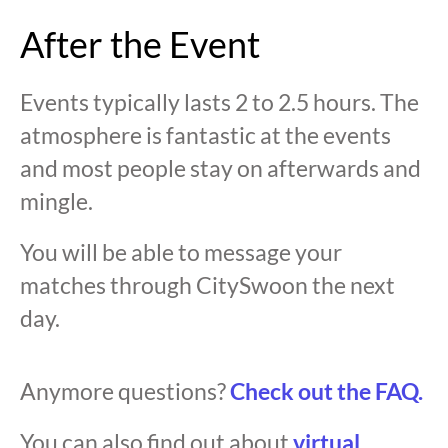
After the Event
Events typically lasts 2 to 2.5 hours. The
atmosphere is fantastic at the events
and most people stay on afterwards and
mingle.
You will be able to message your
matches through CitySwoon the next
day.
Anymore questions?
Check out the FAQ.
You can also find out about
virtual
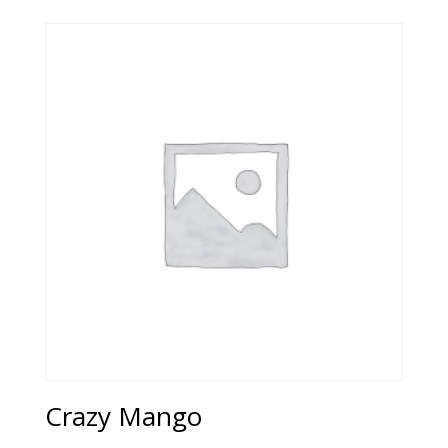
Crazy Mango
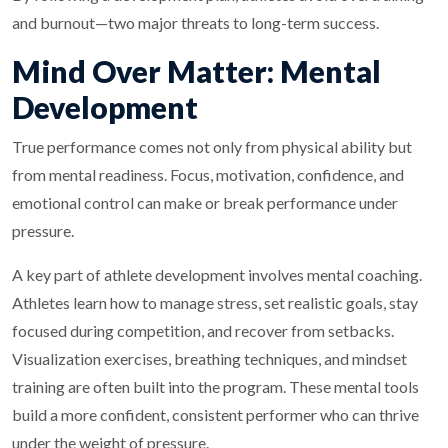
and burnout—two major threats to long-term success.
Mind Over Matter: Mental
Development
True performance comes not only from physical ability but
from mental readiness. Focus, motivation, confidence, and
emotional control can make or break performance under
pressure.
A key part of athlete development involves mental coaching.
Athletes learn how to manage stress, set realistic goals, stay
focused during competition, and recover from setbacks.
Visualization exercises, breathing techniques, and mindset
training are often built into the program. These mental tools
build a more confident, consistent performer who can thrive
under the weight of pressure.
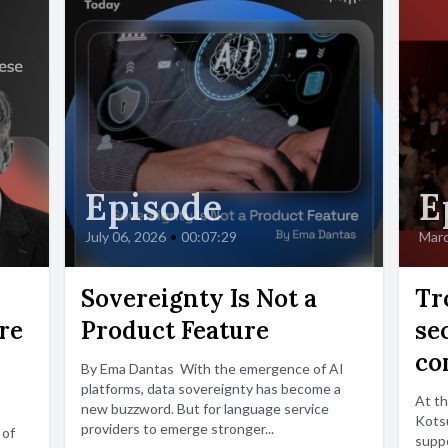
Episode
E
July 06, 2026
•
00:07:29
Marc
Sovereignty Is Not a
Tr
re
Product Feature
se
co
By Ema Dantas With the emergence of AI
platforms, data sovereignty has become a
At t
new buzzword. But for language service
Kotsu
providers to emerge stronger...
 of
suppo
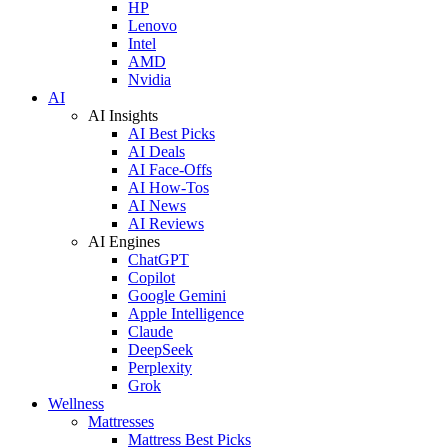
HP
Lenovo
Intel
AMD
Nvidia
AI
AI Insights
AI Best Picks
AI Deals
AI Face-Offs
AI How-Tos
AI News
AI Reviews
AI Engines
ChatGPT
Copilot
Google Gemini
Apple Intelligence
Claude
DeepSeek
Perplexity
Grok
Wellness
Mattresses
Mattress Best Picks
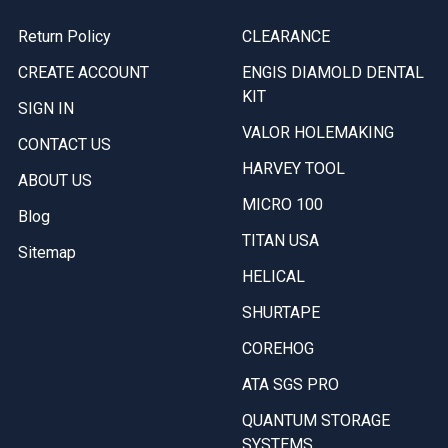
Return Policy
CLEARANCE
CREATE ACCOUNT
ENGIS DIAMOLD DENTAL
KIT
SIGN IN
VALOR HOLEMAKING
CONTACT US
HARVEY TOOL
ABOUT US
MICRO 100
Blog
TITAN USA
Sitemap
HELICAL
SHURTAPE
COREHOG
ATA SGS PRO
QUANTUM STORAGE
SYSTEMS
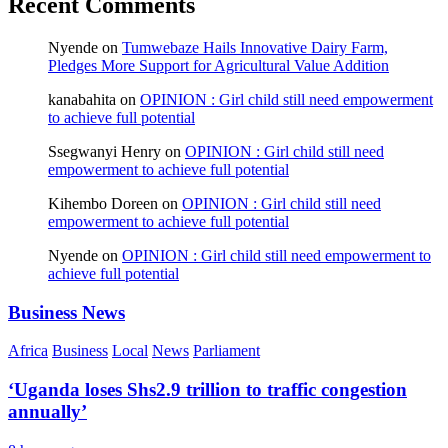
Recent Comments
Nyende
on
Tumwebaze Hails Innovative Dairy Farm,
Pledges More Support for Agricultural Value Addition
kanabahita
on
OPINION : Girl child still need empowerment
to achieve full potential
Ssegwanyi Henry
on
OPINION : Girl child still need
empowerment to achieve full potential
Kihembo Doreen
on
OPINION : Girl child still need
empowerment to achieve full potential
Nyende
on
OPINION : Girl child still need empowerment to
achieve full potential
Business News
Africa
Business
Local
News
Parliament
‘Uganda loses Shs2.9 trillion to traffic congestion
annually’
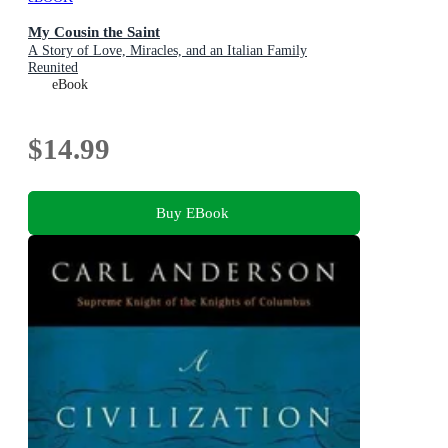
My Cousin the Saint
A Story of Love, Miracles, and an Italian Family
Reunited
eBook
$14.99
Buy EBook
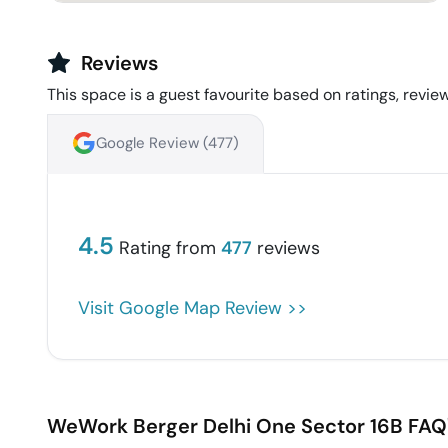
Reviews
This space is a guest favourite based on ratings, review
Google Review (
477
)
4.5
Rating from
477
reviews
Visit Google Map Review >>
WeWork Berger Delhi One
Sector 16B
FAQ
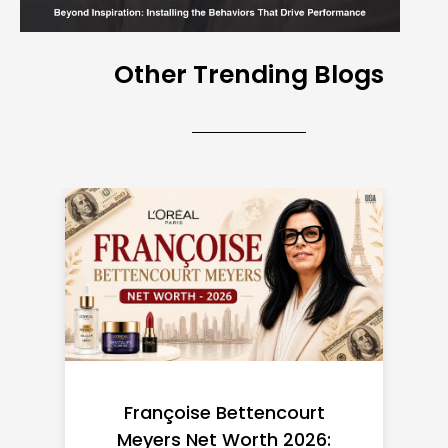
Other Trending Blogs
Federal Minimum Wage in
the US 2026: State-by-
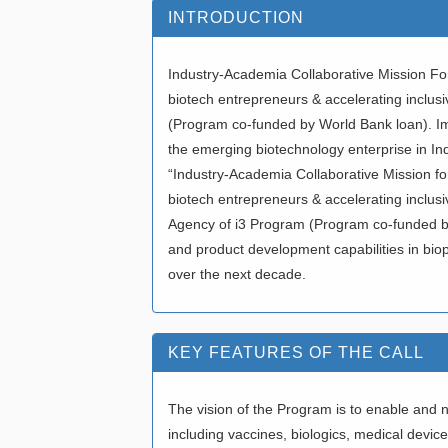
INTRODUCTION
Industry-Academia Collaborative Mission Fo
biotech entrepreneurs & accelerating inclu
(Program co-funded by World Bank loan). I
the emerging biotechnology enterprise in In
“Industry-Academia Collaborative Mission fo
biotech entrepreneurs & accelerating inclus
Agency of i3 Program (Program co-funded by 
and product development capabilities in bioph
over the next decade.
KEY FEATURES OF THE CALL
The vision of the Program is to enable and 
including vaccines, biologics, medical devices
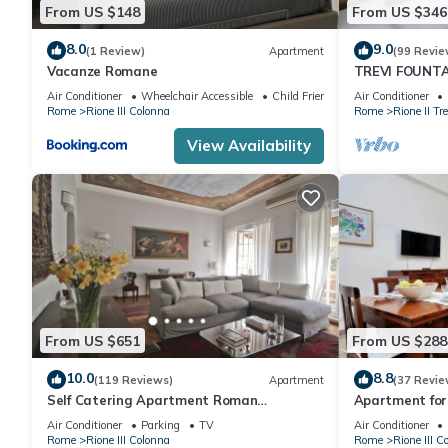
From US $148
From US $346
8.0
9.0
(1 Review)
Apartment
(99 Revie
Vacanze Romane
TREVI FOUNT
APARTMENT P
Air Conditioner
Wheelchair Accessible
Child Friendly
Air Conditioner
Rome
Rione III Colonna
Rome
Rione II Tre
View Availability
From US $651
From US $288
10.0
8.8
(119 Reviews)
Apartment
(37 Revie
Self Catering Apartment Roman
Apartment for 
Penthouse
furnished Spa
Air Conditioner
Parking
TV
Air Conditioner
Rome
Rione III Colonna
Rome
Rione III C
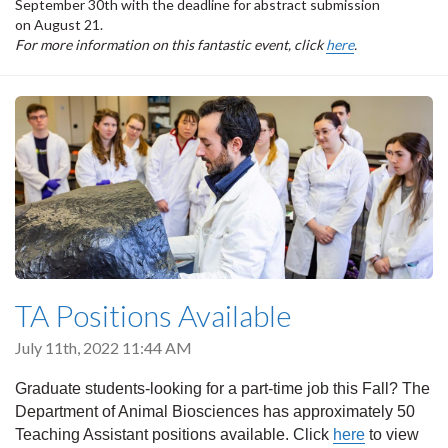
September 30th with the deadline for abstract submission
on August 21.
For more information on this fantastic event, click
here
.
TA Positions Available
July 11th, 2022 11:44 AM
Graduate students-looking for a part-time job this Fall? The
Department of Animal Biosciences has approximately 50
Teaching Assistant positions available. Click
here
to view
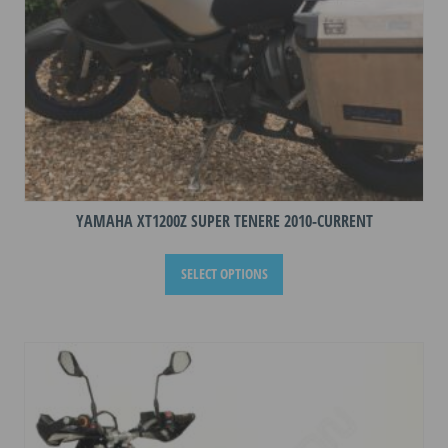
product
page
YAMAHA XT1200Z SUPER TENERE 2010-CURRENT
This
SELECT OPTIONS
product
has
multiple
variants.
The
options
may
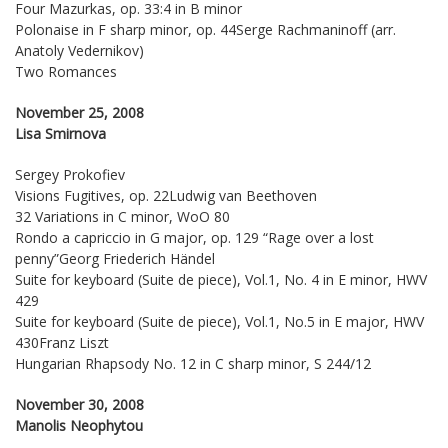
Four Mazurkas, op. 33:4 in B minor
Polonaise in F sharp minor, op. 44Serge Rachmaninoff (arr.
Anatoly Vedernikov)
Two Romances
November 25, 2008
Lisa Smirnova
Sergey Prokofiev
Visions Fugitives, op. 22Ludwig van Beethoven
32 Variations in C minor, WoO 80
Rondo a capriccio in G major, op. 129 “Rage over a lost
penny”Georg Friederich Händel
Suite for keyboard (Suite de piece), Vol.1, No. 4 in E minor, HWV
429
Suite for keyboard (Suite de piece), Vol.1, No.5 in E major, HWV
430Franz Liszt
Hungarian Rhapsody No. 12 in C sharp minor, S 244/12
November 30, 2008
Manolis Neophytou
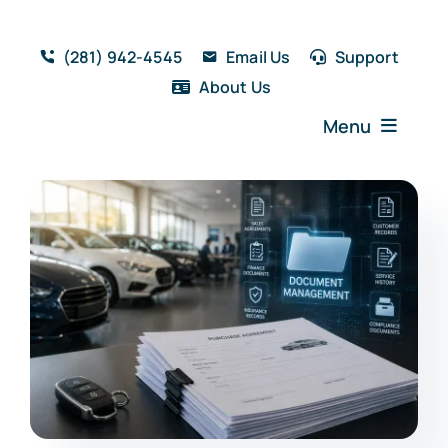
Skip
to
(281) 942-4545
Email Us
Support
content
About Us
Menu
Home
Solutions
Features
Testimonials
Blog
Resources
Book a Demo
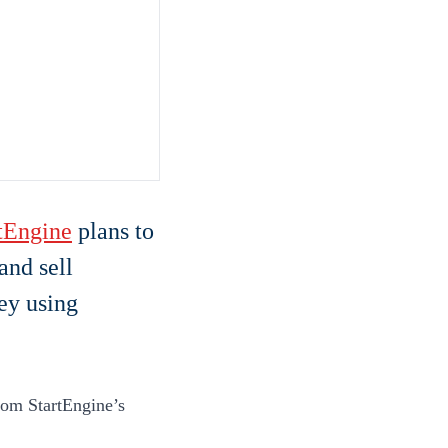
tEngine
plans to
and sell
ey using
from StartEngine’s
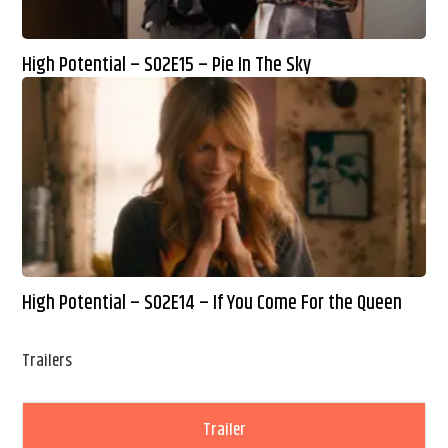
High Potential – S02E15 – Pie In The Sky
High Potential – S02E14 – If You Come For the Queen
Trailers
Trailer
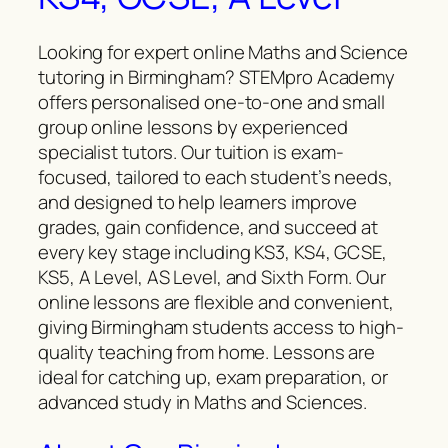
Looking for expert online Maths and Science
tutoring in Birmingham? STEMpro Academy
offers personalised one-to-one and small
group online lessons by experienced
specialist tutors. Our tuition is exam-
focused, tailored to each student’s needs,
and designed to help learners improve
grades, gain confidence, and succeed at
every key stage including KS3, KS4, GCSE,
KS5, A Level, AS Level, and Sixth Form. Our
online lessons are flexible and convenient,
giving Birmingham students access to high-
quality teaching from home. Lessons are
ideal for catching up, exam preparation, or
advanced study in Maths and Sciences.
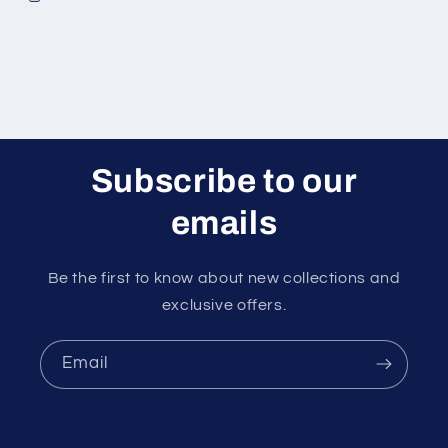
Subscribe to our
emails
Be the first to know about new collections and
exclusive offers.
Email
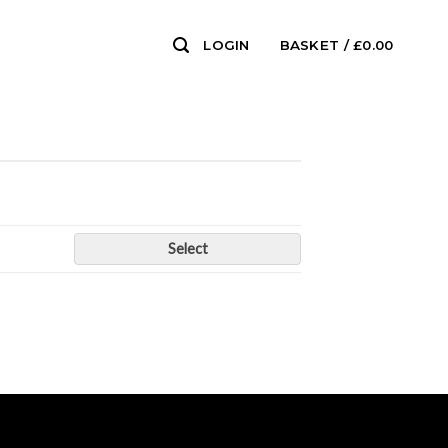
LOGIN
BASKET /
£
0.00
0
Select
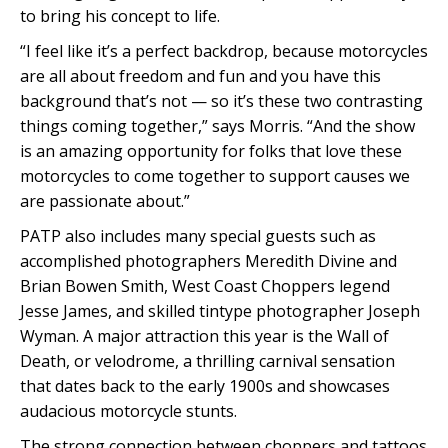
to bring his concept to life.
“I feel like it’s a perfect backdrop, because motorcycles
are all about freedom and fun and you have this
background that’s not — so it’s these two contrasting
things coming together,” says Morris. “And the show
is an amazing opportunity for folks that love these
motorcycles to come together to support causes we
are passionate about.”
PATP also includes many special guests such as
accomplished photographers Meredith Divine and
Brian Bowen Smith, West Coast Choppers legend
Jesse James, and skilled tintype photographer Joseph
Wyman. A major attraction this year is the Wall of
Death, or velodrome, a thrilling carnival sensation
that dates back to the early 1900s and showcases
audacious motorcycle stunts.
The strong connection between choppers and tattoos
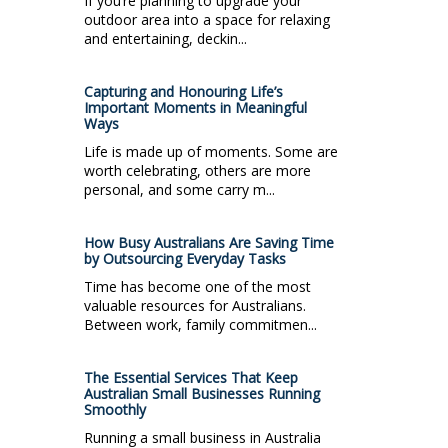
If you’re planning to upgrade your
outdoor area into a space for relaxing
and entertaining, deckin...
Capturing and Honouring Life’s
Important Moments in Meaningful
Ways
Life is made up of moments. Some are
worth celebrating, others are more
personal, and some carry m...
How Busy Australians Are Saving Time
by Outsourcing Everyday Tasks
Time has become one of the most
valuable resources for Australians.
Between work, family commitmen...
The Essential Services That Keep
Australian Small Businesses Running
Smoothly
Running a small business in Australia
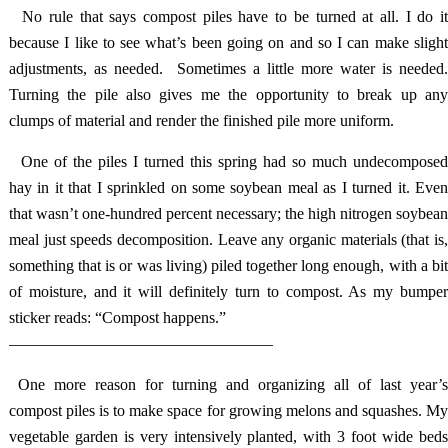
No rule that says compost piles have to be turned at all. I do i
because I like to see what’s been going on and so I can make slight
adjustments, as needed. Sometimes a little more water is needed.
Turning the pile also gives me the opportunity to break up any
clumps of material and render the finished pile more uniform.
One of the piles I turned this spring had so much undecompose
hay in it that I sprinkled on some soybean meal as I turned it. Even
that wasn’t one-hundred percent necessary; the high nitrogen soybean
meal just speeds decomposition. Leave any organic materials (that is,
something that is or was living) piled together long enough, with a bit
of moisture, and it will definitely turn to compost. As my bumper
sticker reads: “Compost happens.”
————————————————–
One more reason for turning and organizing all of last year’
compost piles is to make space for growing melons and squashes. My
vegetable garden is very intensively planted, with 3 foot wide beds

WORK ITEM:
Each line containing "make" belongs in the answer; pick these out of the material and copy them.

SOLVED PROBLEM:
emotional control can make or break performance under
because I like to see what’s been going on and so I can make slight
compost piles is to make space for growing melons and squashes. My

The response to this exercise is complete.